In the Energy Policy Act of 2005 (EPAct05), Congress sought to provide an investment incentive for certain tax-exempt entities akin to the ITC by creating the Clean Renewable Energy Bond (CREB). Qualified CREB issuers included public power utilities, states, localities, and rural electric cooperatives. Interest paid on a CREB is taxable, but the CREB holder receives a tax credit. However, tax credit bonds are quite complex, and issuers had a difficult time finding willing buyers. As a result, in 2010, Congress modified CREBs (now called New CREBs) to allow issuers the option of receiving a direct payment from Treasury in lieu of providing bond holders a tax credit.2 Since their inception, CREBs and New CREBs were hamstrung by an overall volume limit, which never exceeded $2.4 billion, and a laborious allocation process. Then as part of the Tax Cuts and Jobs Act of 2017, Congress prohibited the issuance of any additional New CREBs.
In some instances, Congress has allowed for the transfer of tax benefits from tax-exempt entities to taxable entities. For example, in EPAct05, Congress expanded on existing tax preferences for clean-fuel motor vehicles by creating a tax credit for the purchase of an alternative fuel vehicle, including hybrid vehicles. Under the statute, if the purchaser is a tax-exempt entity, the tax credit automatically transfers back to the vehicle’s seller. Identical language was included in 2008, when Congress provided a tax credit for plug-in electric drive motor vehicles.
In 2018, Congress modified two existing ITCs (one for carbon capture and sequestration, the other for advanced nuclear facilities) to allow for transferability.3 Now the carbon capture and sequestration tax credit can be transferred from the purchaser of the carbon capture facility to the person that disposes of the carbon dioxide (CO2), uses the CO2, or uses the CO2 as a tertiary injectant. Similarly, the advanced nuclear tax credit now can be transferred to another “eligible project partner.” These policy changes put public power utilities on a more level playing field with other electricity providers and allow them to make investments in technologies and projects that will reduce CO2 emissions.

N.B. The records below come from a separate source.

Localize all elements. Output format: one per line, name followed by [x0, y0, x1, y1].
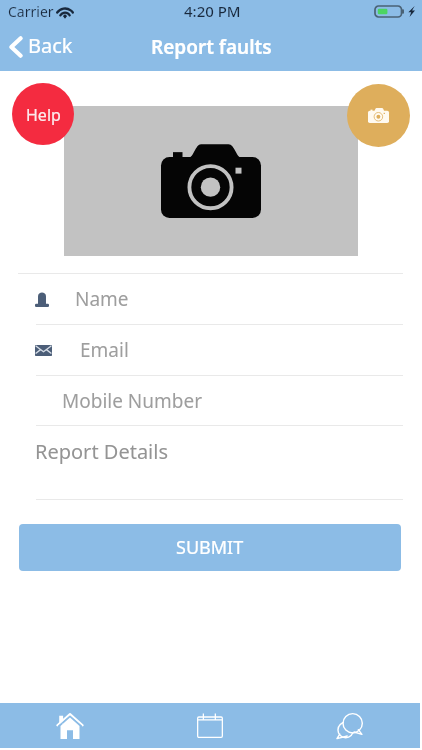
button[interactable]: Mobile Number: [0, 376, 422, 425]
button[interactable]: Back: [0, 30, 83, 63]
button[interactable]: Report Details: [0, 426, 422, 499]
staticText: Report faults: [151, 34, 272, 60]
staticText: Report Details: [35, 438, 169, 465]
staticText: Back: [28, 32, 73, 59]
button[interactable]: Calendar: [140, 703, 280, 748]
staticText: Carrier: [8, 2, 54, 21]
button[interactable]: Home: [0, 703, 140, 748]
button[interactable]: Help: [12, 83, 74, 145]
button[interactable]: Email: [0, 325, 422, 375]
staticText: 4:20 PM: [184, 1, 241, 21]
staticText: Help: [26, 104, 61, 126]
button[interactable]: Messages: [280, 703, 420, 748]
staticText: SUBMIT: [176, 535, 244, 560]
staticText: Email: [80, 337, 129, 363]
button[interactable]: Name: [0, 274, 422, 324]
button[interactable]: Take a photo: [347, 84, 410, 147]
staticText: Mobile Number: [62, 388, 203, 414]
button[interactable]: SUBMIT: [19, 524, 401, 571]
staticText: Name: [75, 286, 129, 312]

Most recently, the IRA extended and expanded existing energy tax credits, but also sought to make these credits available to all entities, including public power utilities and rural electric cooperatives. Under the new law, these entities can claim these credits as refundable direct payment tax credits. In effect, the owner is deemed to have made a tax payment equal to the amount of the tax credit, and therefore qualifies for a tax refund. The efficacy of this provision has been severally handicapped, though, by the threat of PAYGO Sequestration (For more information, please see APPA’s issue brief, “Sequestration of Bond and Tax Credit Payments").
1 Even the partnership flip has significant limitations, including substantial transaction costs, making it economically viable for only large projects (in the range of $50–$200 million); see, Nat’l Rural Elec. Coop. Ass’n, Cooperative Utility PV Field Manual: Volume I: Business Models and Financing Options for Utility-Scale Solar PV Installations (2015), at 51.
2 Hiring Incentives to Restore Employment Act of 2010, Pub. L. 111-147, 124 Stat. 71.
3 Bipartisan Budget Act of 2018, Pub. L. 115-123, 132 Stat. 63.